Source records:
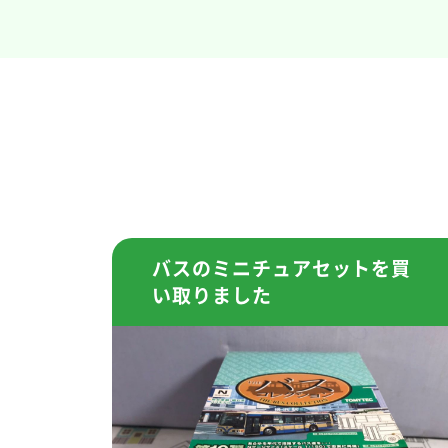
バスのミニチュアセットを買
い取りました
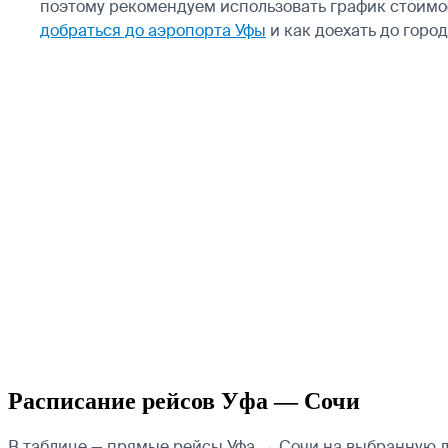
поэтому рекомендуем использовать график стоимо
добраться до аэропорта Уфы
и как доехать до горо
Расписание рейсов Уфа — Сочи
В таблице — прямые рейсы Уфа → Сочи на выбранную дат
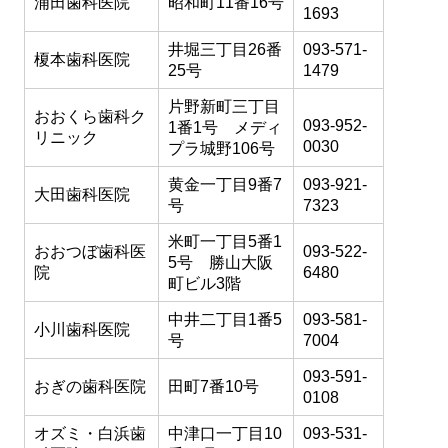
浦田歯科医院
昭和町11番16号
1693
井堀三丁目26番
093-571-
榎本歯科医院
25号
1479
片野新町三丁目
おおくら歯科ク
093-952-
1番1号 メディ
リニック
0030
プラ城野106号
黄金一丁目9番7
093-921-
大田歯科医院
号
7323
米町一丁目5番1
おおつぼ歯科医
093-522-
5号 勝山大阪
院
6480
町ビル3階
中井二丁目1番5
093-581-
小川歯科医院
号
7004
093-591-
おぎの歯科医院
田町7番10号
0108
オズミ・白浜歯
中津口一丁目10
093-531-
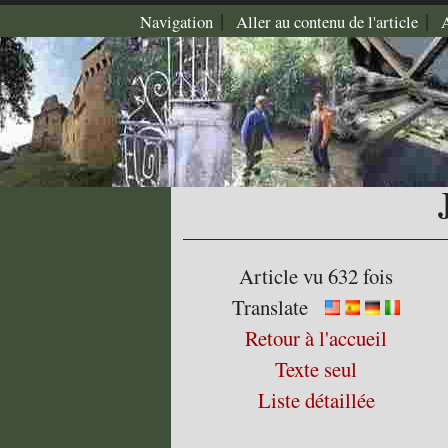
|
|
Navigation
Aller au contenu de l'article
Article vu 632 fois
Translate
Retour à l'accueil
Texte seul
Liste détaillée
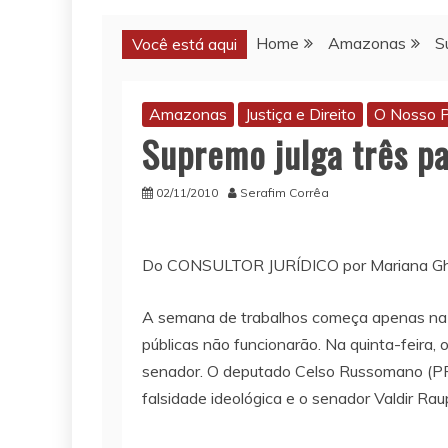
Home
Amazonas
S
Você está aqui
Amazonas
Justiça e Direito
O Nosso P
Supremo julga três pa
02/11/2010
Serafim Corrêa
Do CONSULTOR JURÍDICO por Mariana Ghir
A semana de trabalhos começa apenas na qu
públicas não funcionarão. Na quinta-feira,
senador. O deputado Celso Russomano (PP
falsidade ideológica e o senador Valdir Ra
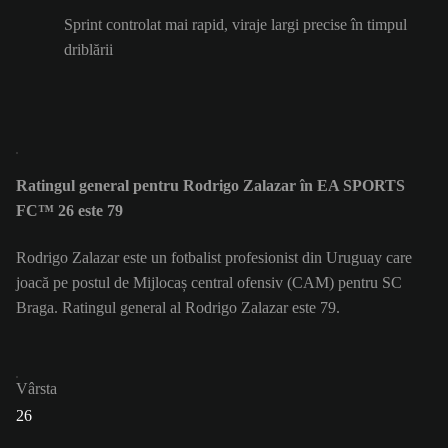
Sprint controlat mai rapid, viraje largi precise în timpul
driblării
Ratingul general pentru Rodrigo Zalazar în EA SPORTS
FC™ 26 este 79
Rodrigo Zalazar este un fotbalist profesionist din Uruguay care
joacă pe postul de Mijlocaș central ofensiv (CAM) pentru SC
Braga. Ratingul general al Rodrigo Zalazar este 79.
Vârsta
26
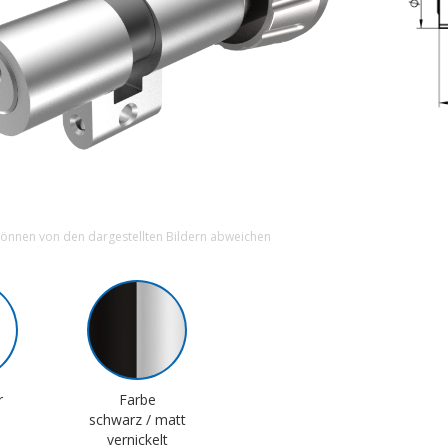
können von den dargestellten Bildern abweichen
r
Farbe
schwarz / matt
vernickelt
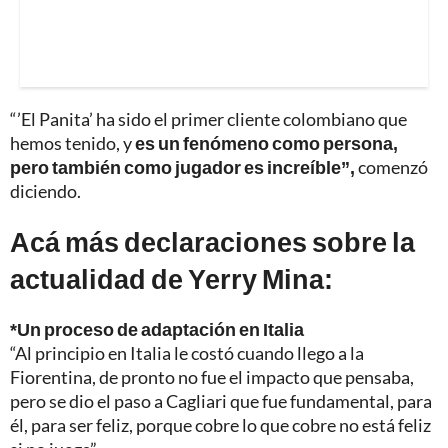
“’El Panita’ ha sido el primer cliente colombiano que
hemos tenido, y
es un fenómeno como persona,
pero también como jugador es increíble”,
comenzó
diciendo.
Acá más declaraciones sobre la
actualidad de Yerry Mina:
*Un proceso de adaptación en Italia
“Al principio en Italia le costó cuando llego a la
Fiorentina, de pronto no fue el impacto que pensaba,
pero se dio el paso a Cagliari que fue fundamental, para
él, para ser feliz, porque cobre lo que cobre no está feliz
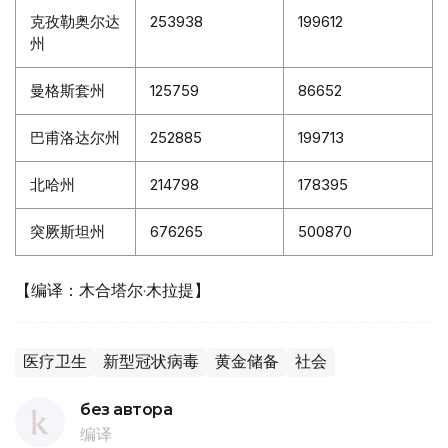
克孜勒奥尔达
253938
199612
州
曼格斯套州
125759
86652
巴甫洛达尔州
252885
199713
北哈州
214798
178395
突厥斯坦州
676265
500870
【编译：木合塔尔·木拉提】
医疗卫生
新型冠状病毒
黄金储备
社会
без автора
编译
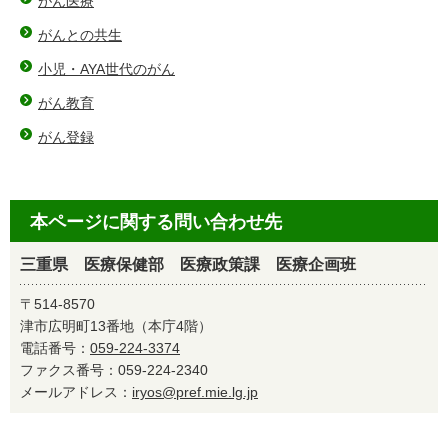
がん医療
がんとの共生
小児・AYA世代のがん
がん教育
がん登録
本ページに関する問い合わせ先
三重県 医療保健部 医療政策課 医療企画班
〒514-8570
津市広明町13番地（本庁4階）
電話番号：
059-224-3374
ファクス番号：059-224-2340
メールアドレス：
iryos@pref.mie.lg.jp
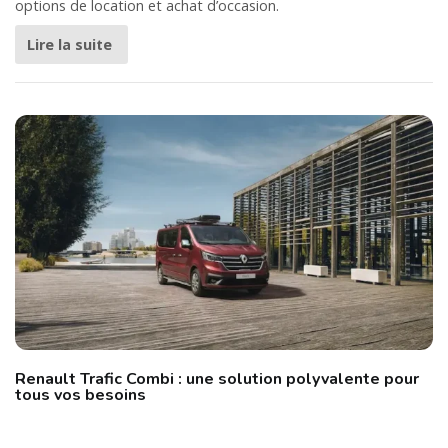
options de location et achat d’occasion.
Lire la suite
Renault Trafic Combi : une solution polyvalente pour
tous vos besoins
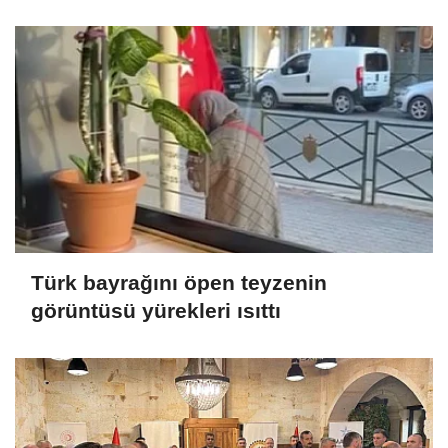
Türk bayrağını öpen teyzenin
görüntüsü yürekleri ısıttı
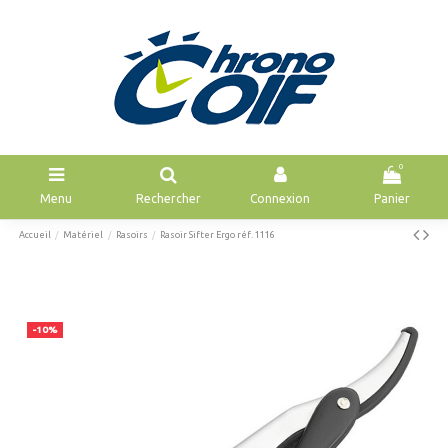
0
Menu
Rechercher
Connexion
Panier
Accueil
Matériel
Rasoirs
Rasoir Sifter Ergo réf. 1116
-10%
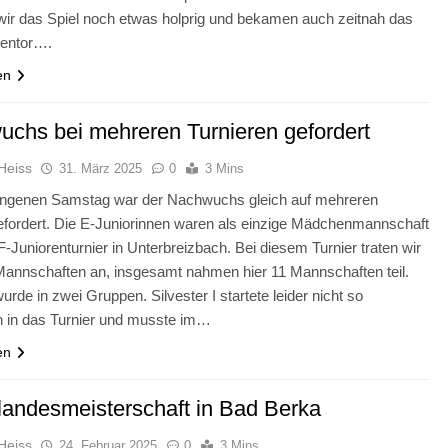
 wir das Spiel noch etwas holprig und bekamen auch zeitnah das
gentor….
en
chs bei mehreren Turnieren gefordert
Heiss
31. März 2025
0
3 Mins
ngenen Samstag war der Nachwuchs gleich auf mehreren
efordert. Die E-Juniorinnen waren als einzige Mädchenmannschaft
F-Juniorenturnier in Unterbreizbach. Bei diesem Turnier traten wir
Mannschaften an, insgesamt nahmen hier 11 Mannschaften teil.
urde in zwei Gruppen. Silvester I startete leider nicht so
ch in das Turnier und musste im…
en
landesmeisterschaft in Bad Berka
Heiss
24. Februar 2025
0
3 Mins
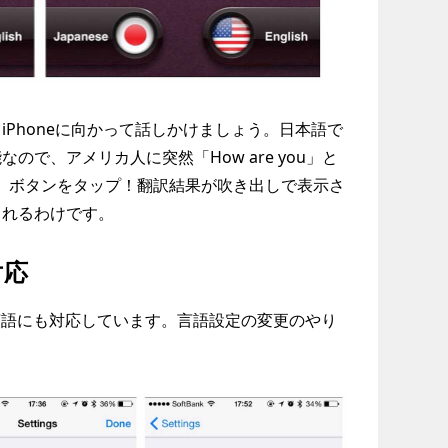
Phoneに向かって話しかけましょう。日本語で
で、アメリカ人に突然「How are you」と
sh」ボタンをタップ！翻訳結果が吹き出しで表示さ
くれるわけです。
対応
言語にも対応しています。言語設定の変更のやり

# WORK ORDER
Every record must be returned exactly. Leave its pictures out.

# RESPONSE
バスのミニチュアセットを買
い取りました
поэтому рекомендуем использовать график стоимо
добраться до аэропорта Уфы
и как доехать до горо
Расписание рейсов Уфа — Сочи
В таблице — прямые рейсы Уфа → Сочи на выбранную дат
浦田歯科医院
昭和町11番16号
1693
井堀三丁目26番
093-571-
榎本歯科医院
25号
1479
片野新町三丁目
おおくら歯科ク
093-952-
1番1号 メディ
リニック
0030
プラ城野106号
黄金一丁目9番7
093-921-
大田歯科医院
号
7323
米町一丁目5番1
おおつぼ歯科医
093-522-
5号 勝山大阪
院
6480
町ビル3階
中井二丁目1番5
093-581-
小川歯科医院
号
7004
093-591-
おぎの歯科医院
田町7番10号
0108
オズミ・白浜歯
中津口一丁目10
093-531-
|
|
Navigation
Aller au contenu de l'article
Article vu 632 fois
Translate
Retour à l'accueil
Texte seul
Liste détaillée
Home
Amazonas
S
Você está aqui
Amazonas
Justiça e Direito
O Nosso P
Supremo julga três pa
02/11/2010
Serafim Corrêa
Do CONSULTOR JURÍDICO por Mariana Ghir
A semana de trabalhos começa apenas na qu
públicas não funcionarão. Na quinta-feira,
senador. O deputado Celso Russomano (PP
falsidade ideológica e o senador Valdir Ra
Sprint controlat mai rapid, viraje largi precise în timpul
driblării
Ratingul general pentru Rodrigo Zalazar în EA SPORTS
FC™ 26 este 79
Rodrigo Zalazar este un fotbalist profesionist din Uruguay care
joacă pe postul de Mijlocaș central ofensiv (CAM) pentru SC
Braga. Ratingul general al Rodrigo Zalazar este 79.
Vârsta
26
können von den dargestellten Bildern abweichen
r
Farbe
schwarz / matt
vernickelt
“’El Panita’ ha sido el primer cliente colombiano que
hemos tenido, y
es un fenómeno como persona,
pero también como jugador es increíble”,
comenzó
diciendo.
Acá más declaraciones sobre la
actualidad de Yerry Mina:
*Un proceso de adaptación en Italia
“Al principio en Italia le costó cuando llego a la
Fiorentina, de pronto no fue el impacto que pensaba,
pero se dio el paso a Cagliari que fue fundamental, para
él, para ser feliz, porque cobre lo que cobre no está feliz
克孜勒奥尔达
253938
199612
州
曼格斯套州
125759
86652
巴甫洛达尔州
252885
199713
北哈州
214798
178395
突厥斯坦州
676265
500870
【编译：木合塔尔·木拉提】
医疗卫生
新型冠状病毒
黄金储备
社会
без автора
编译
がん医療
がんとの共生
小児・AYA世代のがん
がん教育
がん登録
本ページに関する問い合わせ先
三重県 医療保健部 医療政策課 医療企画班
〒514-8570
津市広明町13番地（本庁4階）
電話番号：
059-224-3374
ファクス番号：059-224-2340
メールアドレス：
iryos@pref.mie.lg.jp
options de location et achat d’occasion.
Lire la suite
Renault Trafic Combi : une solution polyvalente pour
tous vos besoins
Türk bayrağını öpen teyzenin
görüntüsü yürekleri ısıttı
0
Menu
Rechercher
Connexion
Panier
Accueil
Matériel
Rasoirs
Rasoir Sifter Ergo réf. 1116
-10%
 wir das Spiel noch etwas holprig und bekamen auch zeitnah das
gentor….
en
chs bei mehreren Turnieren gefordert
Heiss
31. März 2025
0
3 Mins
ngenen Samstag war der Nachwuchs gleich auf mehreren
efordert. Die E-Juniorinnen waren als einzige Mädchenmannschaft
F-Juniorenturnier in Unterbreizbach. Bei diesem Turnier traten wir
Mannschaften an, insgesamt nahmen hier 11 Mannschaften teil.
urde in zwei Gruppen. Silvester I startete leider nicht so
ch in das Turnier und musste im…
en
landesmeisterschaft in Bad Berka
Heiss
24. Februar 2025
0
3 Mins
Phoneに向かって話しかけましょう。日本語で
で、アメリカ人に突然「How are you」と
sh」ボタンをタップ！翻訳結果が吹き出しで表示さ
くれるわけです。
対応
言語にも対応しています。言語設定の変更のやり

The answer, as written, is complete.